Our baby. Our future.

All fucking day, all I can replay in my mind is that house going up in flames.

The way Zara looked at me with pity in her eyes earlier.

I don’t know how long I sit here, not letting go of the pictures. Fearing that If I do, I might lose them again.

Staring until my eyes physically hurt, I drag myself out of the office and creep towards our bedroom, not wanting to disturb Zara. I just want to crawl in next to her and remind myself that she is mine. She isn’t going anywhere, despite what my brain might be telling me.

I feel my heart pounding in my chest as I see our bed is empty.

“Fuck,” I whisper.

Making my way down the hall, I open doors until I stumble upon her, nestled on her side with her tattooed arm wrapped around the blanket.

I swiftly undress and slip into bed beside her, wrapping my arms around her as tightly as I can. My arm encircles her stomach protectively, and I rub small circles around her belly button.

“I’m sorry,” I whisper, closing my eyes and inhaling her sweet scent. The only thing that provides me calm right now.

“It’s okay,” she whispers back.

A smile creeps up on my face.

She wiggles her ass against me, which has my cock springing to life.

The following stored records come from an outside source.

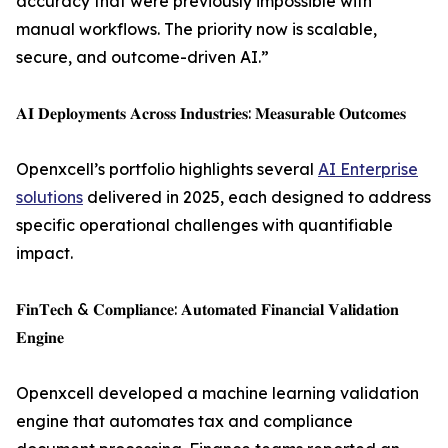
accuracy that were previously impossible with
manual workflows. The priority now is scalable,
secure, and outcome-driven AI.”
𝐀𝐈 𝐃𝐞𝐩𝐥𝐨𝐲𝐦𝐞𝐧𝐭𝐬 𝐀𝐜𝐫𝐨𝐬𝐬 𝐈𝐧𝐝𝐮𝐬𝐭𝐫𝐢𝐞𝐬: 𝐌𝐞𝐚𝐬𝐮𝐫𝐚𝐛𝐥𝐞 𝐎𝐮𝐭𝐜𝐨𝐦𝐞𝐬
Openxcell’s portfolio highlights several
AI Enterprise
solutions
delivered in 2025, each designed to address
specific operational challenges with quantifiable
impact.
𝐅𝐢𝐧𝐓𝐞𝐜𝐡 & 𝐂𝐨𝐦𝐩𝐥𝐢𝐚𝐧𝐜𝐞: 𝐀𝐮𝐭𝐨𝐦𝐚𝐭𝐞𝐝 𝐅𝐢𝐧𝐚𝐧𝐜𝐢𝐚𝐥 𝐕𝐚𝐥𝐢𝐝𝐚𝐭𝐢𝐨𝐧
𝐄𝐧𝐠𝐢𝐧𝐞
Openxcell developed a machine learning validation
engine that automates tax and compliance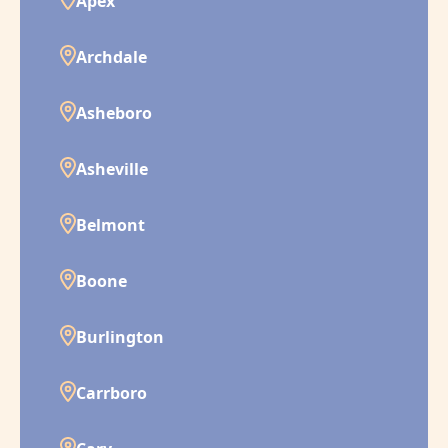
Apex
Archdale
Asheboro
Asheville
Belmont
Boone
Burlington
Carrboro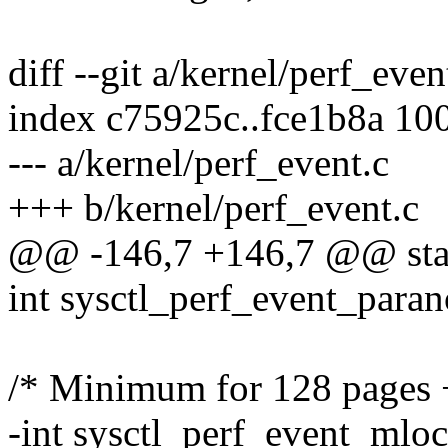
diff --git a/kernel/perf_eve
index c75925c..fce1b8a 10
--- a/kernel/perf_event.c
+++ b/kernel/perf_event.c
@@ -146,7 +146,7 @@ stati
int sysctl_perf_event_para
/* Minimum for 128 pages + 
-int sysctl_perf_event_mloc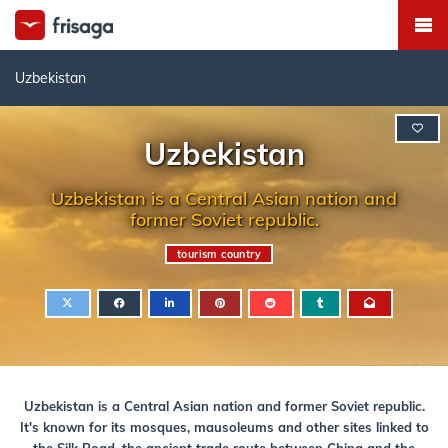
Uzbekistan
Uzbekistan
Uzbekistan is a Central Asian nation and
former Soviet republic.
tourism country
Uzbekistan is a Central Asian nation and former Soviet republic.
It's known for its mosques, mausoleums and other sites linked to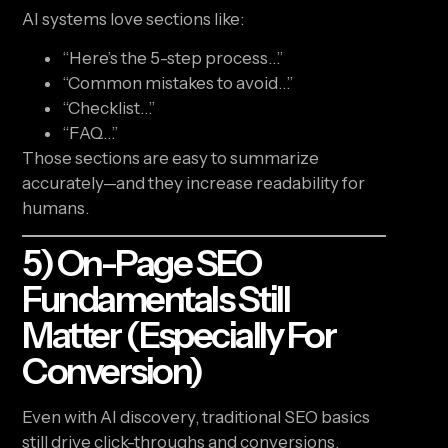
AI systems love sections like:
“Here’s the 5-step process…”
“Common mistakes to avoid…”
“Checklist…”
“FAQ…”
Those sections are easy to summarize
accurately—and they increase readability for
humans.
5) On-Page SEO
Fundamentals Still
Matter (especially For
Conversion)
Even with AI discovery, traditional SEO basics
still drive click-throughs and conversions.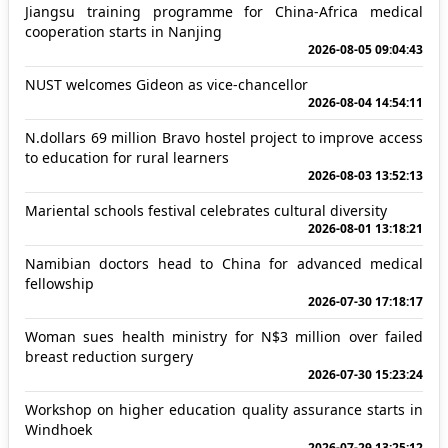
Jiangsu training programme for China-Africa medical
cooperation starts in Nanjing
2026-08-05 09:04:43
NUST welcomes Gideon as vice-chancellor
2026-08-04 14:54:11
N.dollars 69 million Bravo hostel project to improve access
to education for rural learners
2026-08-03 13:52:13
Mariental schools festival celebrates cultural diversity
2026-08-01 13:18:21
Namibian doctors head to China for advanced medical
fellowship
2026-07-30 17:18:17
Woman sues health ministry for N$3 million over failed
breast reduction surgery
2026-07-30 15:23:24
Workshop on higher education quality assurance starts in
Windhoek
2026-07-29 13:25:12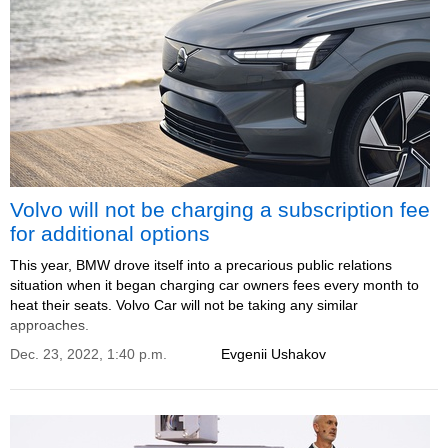
Volvo will not be charging a subscription fee
for additional options
This year, BMW drove itself into a precarious public relations
situation when it began charging car owners fees every month to
heat their seats. Volvo Car will not be taking any similar
approaches.
Dec. 23, 2022, 1:40 p.m.
Evgenii Ushakov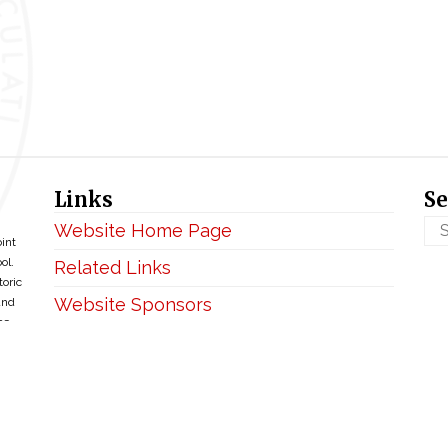
Links
Se
Website Home Page
oint
ol.
Related Links
toric
Website Sponsors
and
ce
Privacy & Disclaimer
Copyright ©2026 • BellefontaineIHM.org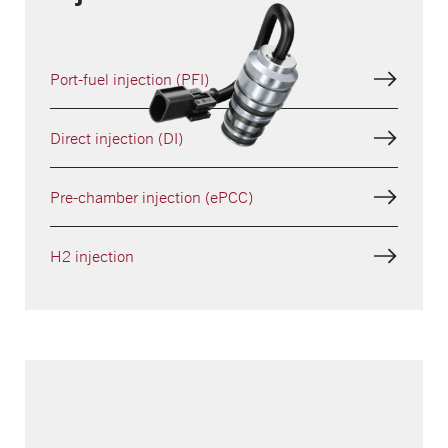
Port-fuel injection (PFI)
Direct injection (DI)
Pre-chamber injection (ePCC)
H2 injection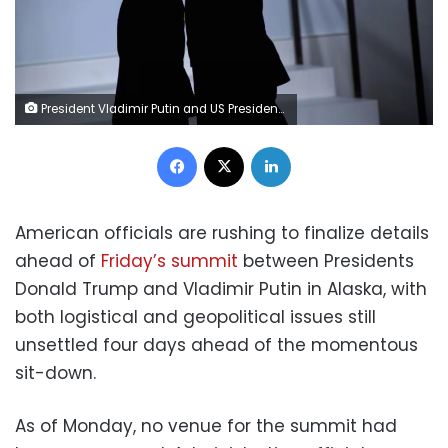
President Vladimir Putin and US President Donald Trump arrive for a group photo at the G20 Summit in Osaka, Japan in 2019. Brendan Smialowski/AFP via Getty Images
Facebook
X
LinkedIn
American officials are rushing to finalize details
ahead of
Friday’s summit
between Presidents
Donald Trump and Vladimir Putin in Alaska, with
both logistical and geopolitical issues still
unsettled four days ahead of the momentous
sit-down.
As of Monday, no venue for the summit had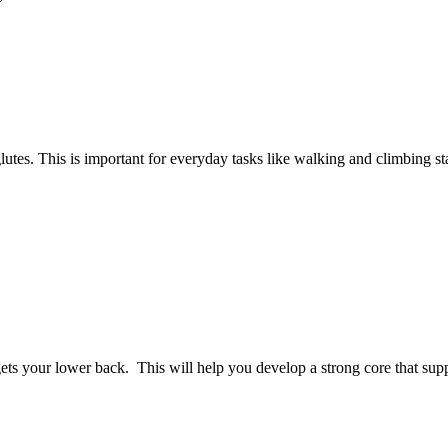
glutes. This is important for everyday tasks like walking and climbing sta
argets your lower back. This will help you develop a strong core that sup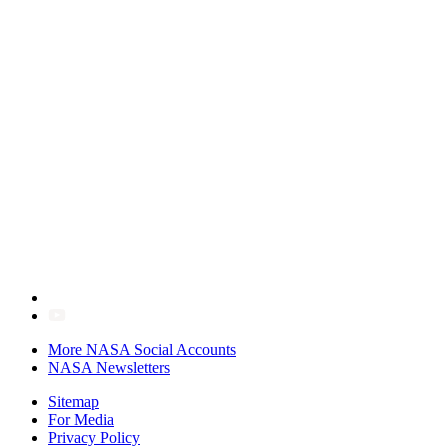
More NASA Social Accounts
NASA Newsletters
Sitemap
For Media
Privacy Policy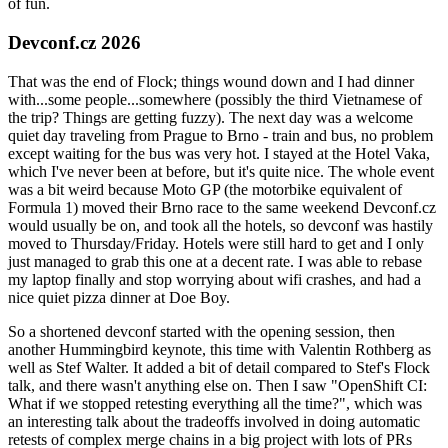
of fun.
Devconf.cz 2026
That was the end of Flock; things wound down and I had dinner
with...some people...somewhere (possibly the third Vietnamese of
the trip? Things are getting fuzzy). The next day was a welcome
quiet day traveling from Prague to Brno - train and bus, no problem
except waiting for the bus was very hot. I stayed at the Hotel Vaka,
which I've never been at before, but it's quite nice. The whole event
was a bit weird because Moto GP (the motorbike equivalent of
Formula 1) moved their Brno race to the same weekend Devconf.cz
would usually be on, and took all the hotels, so devconf was hastily
moved to Thursday/Friday. Hotels were still hard to get and I only
just managed to grab this one at a decent rate. I was able to rebase
my laptop finally and stop worrying about wifi crashes, and had a
nice quiet pizza dinner at Doe Boy.
So a shortened devconf started with the opening session, then
another Hummingbird keynote, this time with Valentin Rothberg as
well as Stef Walter. It added a bit of detail compared to Stef's Flock
talk, and there wasn't anything else on. Then I saw "OpenShift CI:
What if we stopped retesting everything all the time?", which was
an interesting talk about the tradeoffs involved in doing automatic
retests of complex merge chains in a big project with lots of PRs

“I don’t think so, Frankie. Not until we talk,” she says in a sleepy voice.

“I don’t think you get to make orders around here, angel,” I reply, but she’s right.

“Trust me, right now, I do. Now, goodnight.” She sighs against me and I can’t help the guilt swirling around in my chest.

I hug her tighter as her breathing settles. This woman is my life.

“Ti amo, dolcezza,” I whisper against her hair.